Danko Jones have been on the Hard Rock scene for over 20 years. This year they released their 8th studio album entitled Wild Cat, with hard hitting, in your face rock anthems.
We sat down with bassist John 'JC' Calabrese to talk about the new album, the band's accomplishments and what's next for Danko Jones.
What are some of the major changes in the industry that have changed how you market the band?
When we started off in the industry the internet was just taking off and I remember being one of the first bands in Toronto who had a website. So we've kind of seen that whole shift towards more tangible online music... that's immediate. When we started our website we didn't put any music on there but now with YouTube you are able to see a full concert.
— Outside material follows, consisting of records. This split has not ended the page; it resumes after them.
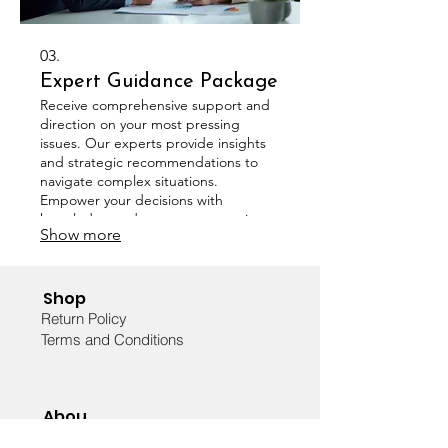
03.
Expert Guidance Package
Receive comprehensive support and
direction on your most pressing
issues. Our experts provide insights
and strategic recommendations to
navigate complex situations.
Empower your decisions with
knowledge and expert perspectives.
Show more
Shop
Return Policy
Terms and Conditions
Abou
t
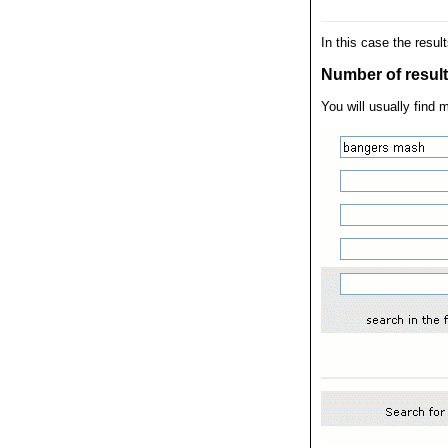
In this case the resul
Number of results
You will usually find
I feel like the industry has done a poor job of catching up with the medium. For example during the days of Napster, the music industry would keep trying to re-issue cds to compete and now there are platforms like Spotify. Spotify is big in Canada now but in Europe its a marker for booking bands. They look to see how many Spotify listeners you have.
What hasn't changed is the fact that at the end of the day you still have to be a good band. If you're terrible live and you can't hit the same notes that are in your recording everyone's going to know.
What was different in recording Wild Cat versus past albums?
Wild Cat is the first time we used the same personnel, being the same guys in the band, same studio and same producer. We went in with Eric Ratz who we were able to rekindle a working relationship with, that started years ago. We recorded the drums at Revolution Studios in Toronto and then to Vespa for mixing. So there is a bit of consistency, finally after 21 years -in the recording process. It was the first time we didn't have to think about going to a new studio and it helped not having to worry about that. When we worked with Eric on Fire Music we found that the recording process was fun, we weren't slaving away trying to make something. We were just going into the studio to enjoy ourselves and create something that we all like, so we did that again on Wild Cat and it shows as you can feel the energy... there's no staleness there. It was also great to be back in Toronto, which is our hometown.
What were your major influences on Wild Cat?
You get what you get with the band. It’s a rock record, for this record we went with some songs where we wear our influences on our sleeves. “You Are My Woman” has a Thin Lizzy vibe, then with Wild Cat there is a Van Halen kind of sound to it and there are some Misfits and Motorhead influences on the album as well. So far the response has been really good especially in Germany, Sweden and the Scandinavian countries.
A lot of your touring time is spent in Europe, why is that?
The band tends to have a big presence in Europe, we first went there because the continent was big and it was easier to get from country to country versus playing in Canada where the drive alone from Toronto to Thunder Bay is 15 hours. Europe welcomed us and was the first place that a label signed us. It's funny because people in Canada kept telling us that we would never do well in Europe and we went there partly out of stubbornness and also because we believed in what we were doing. And it's paid off, we've now been able to tour along side bands that we looked up to.
They also have a bigger outdoor music festival scene. And the festivals are prone to accepting a variety of music and can feature a band like Scream [American Punk band] and also Kreator [German Thrash Metal]. Where as here you have the heavy music festival and the indie music festival and every band is slotted into the type of genre that they play. I prefer the festival setup in Europe I can go listen to Drum and Bass and then go watch Metal bands. One festival I went and watched Lykki Li and then Slayer on the next stage. And its all great music.
Has your live show changed at all?
We're just playing a lot of new songs. There’s no gimmicks, it’s just Rock ‘n’ Roll. There are no inflatable dolls or pyro (laughs), we're not that kind of a band we just feed off of the audience that shows up.
Favourite Toronto concert experience (your own and one you have attended)?
Favourite Toronto concert was watching the Beastie Boys at the Varsity during the Check Your Head tour. It was crazy, when they came on stage the whole crowd was just jumping up and down. The Henry Rollins Band actually opened for them and he was incredible.
One of my favourite memories of our shows in Toronto was opening for The Rolling Stones at the Palais Royale. It was a memorable concert to be a part of. [Check out an interview on Chart with Danko Jones just after that show]
What's up next for the band and what are some milestones you want to hit?
The rest of the summer we are on the festival run in Europe. In October we may be back in Canada for a few shows, before going back to Europe in November and December. But career wise we just want to win a Juno, a Grammy and do an East Coast Canada tour (laughs). Rich [drummer] is from the East Coast, Prince Edward Island to be exact, so we definitely want to do some shows out there. If anyone wants to book us... hint hint (laughs).